- **TASK INSTRUCTIONS**:
Check each line below for the word "enter". How many have it? Answer with the number only.

- **DATA SUPPLIED**:

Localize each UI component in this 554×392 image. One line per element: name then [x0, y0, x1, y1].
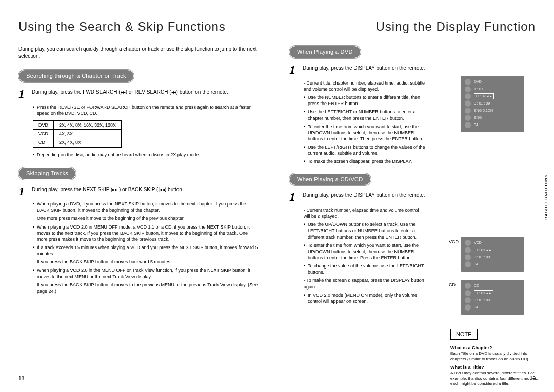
bullet: To change the value of the volume, use t… [304, 263, 426, 275]
volume-icon [465, 122, 471, 128]
side-tab: BASIC FUNCTIONS [544, 174, 549, 220]
section-search-heading: Searching through a Chapter or Track [18, 70, 134, 82]
clock-icon [465, 100, 471, 107]
bullet: When playing a VCD 2.0 in the MENU OFF o… [33, 267, 259, 279]
dash-note: - Current track number, elapsed time and… [304, 207, 426, 219]
table-cell: 2X, 4X, 8X [54, 138, 122, 147]
bullet: Use the LEFT/RIGHT or NUMBER buttons to … [304, 109, 426, 121]
step-text: During play, press the NEXT SKIP (▸▸|) o… [32, 186, 259, 197]
page-title-right: Using the Display Function [289, 18, 536, 35]
divider [18, 36, 259, 36]
volume-icon [465, 261, 471, 267]
title-icon [465, 247, 471, 253]
step-text: During play, press the DISPLAY button on… [303, 192, 426, 203]
bullet: When playing a DVD, if you press the NEX… [33, 201, 259, 213]
disc-icon [465, 79, 471, 85]
osd-panel-cd: CD T : 01 ◂ ▸ 0 : 01 : 09 04 [461, 280, 524, 315]
page-number-left: 18 [18, 375, 24, 382]
osd-panel-dvd: DVD T : 01 C : 02 ◂ ▸ 0 : 01 : 09 ENG 5.… [461, 76, 524, 132]
bullet: Press the REVERSE or FORWARD SEARCH butt… [33, 104, 259, 116]
step-number: 1 [289, 65, 299, 76]
chapter-icon [465, 93, 471, 99]
dash-note: - To make the screen disappear, press th… [304, 277, 426, 290]
plain-text: One more press makes it move to the begi… [37, 215, 259, 221]
step-number: 1 [18, 89, 28, 100]
panel-label-cd: CD [449, 282, 456, 288]
step-text: During play, press the DISPLAY button on… [303, 65, 426, 76]
audio-icon [465, 108, 471, 114]
subtitle-icon [465, 115, 471, 121]
osd-panel-vcd: VCD T : 01 ◂ ▸ 0 : 01 : 09 04 [461, 237, 524, 272]
note-label: NOTE [450, 329, 478, 340]
bullet: If a track exceeds 15 minutes when playi… [33, 244, 259, 257]
clock-icon [465, 297, 471, 303]
disc-icon [465, 240, 471, 246]
plain-text: If you press the BACK SKIP button, it mo… [37, 259, 259, 265]
title-icon [465, 290, 471, 296]
disc-icon [465, 283, 471, 289]
section-skip-heading: Skipping Tracks [18, 167, 76, 180]
page-number-right: 19 [530, 375, 536, 382]
speed-table: DVD2X, 4X, 8X, 16X, 32X, 128X VCD4X, 8X … [33, 120, 122, 147]
bullet: In VCD 2.0 mode (MENU ON mode), only the… [304, 292, 426, 304]
plain-text: If you press the BACK SKIP button, it mo… [37, 282, 259, 294]
dash-note: - Current title, chapter number, elapsed… [304, 80, 426, 92]
table-cell: DVD [33, 121, 54, 130]
table-cell: 4X, 8X [54, 130, 122, 138]
step-number: 1 [289, 192, 299, 203]
note-heading: What is a Title? [450, 364, 543, 370]
page-title-left: Using the Search & Skip Functions [18, 18, 259, 35]
section-cdvcd-heading: When Playing a CD/VCD [289, 173, 371, 186]
clock-icon [465, 254, 471, 260]
bullet: To enter the time from which you want to… [304, 242, 426, 261]
table-cell: VCD [33, 130, 54, 138]
step-text: During play, press the FWD SEARCH (▸▸) o… [32, 89, 259, 100]
volume-icon [465, 304, 471, 311]
subnote: Depending on the disc, audio may not be … [33, 152, 259, 158]
bullet: Use the UP/DOWN buttons to select a trac… [304, 221, 426, 240]
divider [289, 36, 536, 36]
step-number: 1 [18, 186, 28, 197]
note-heading: What is a Chapter? [450, 345, 543, 351]
table-cell: CD [33, 138, 54, 147]
note-text: A DVD may contain several different titl… [450, 370, 543, 387]
title-icon [465, 86, 471, 92]
note-block: NOTE What is a Chapter? Each Title on a … [450, 329, 543, 387]
bullet: To make the screen disappear, press the … [304, 158, 426, 164]
bullet: To enter the time from which you want to… [304, 123, 426, 142]
bullet: Use the LEFT/RIGHT buttons to change the… [304, 144, 426, 156]
bullet: When playing a VCD 2.0 in MENU OFF mode,… [33, 224, 259, 242]
bullet: Use the NUMBER buttons to enter a differ… [304, 94, 426, 107]
intro-text: During play, you can search quickly thro… [18, 46, 259, 59]
table-cell: 2X, 4X, 8X, 16X, 32X, 128X [54, 121, 122, 130]
note-text: Each Title on a DVD is usually divided i… [450, 351, 543, 362]
section-dvd-heading: When Playing a DVD [289, 46, 361, 58]
panel-label-vcd: VCD [449, 239, 459, 245]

- **SOLUTION**:
3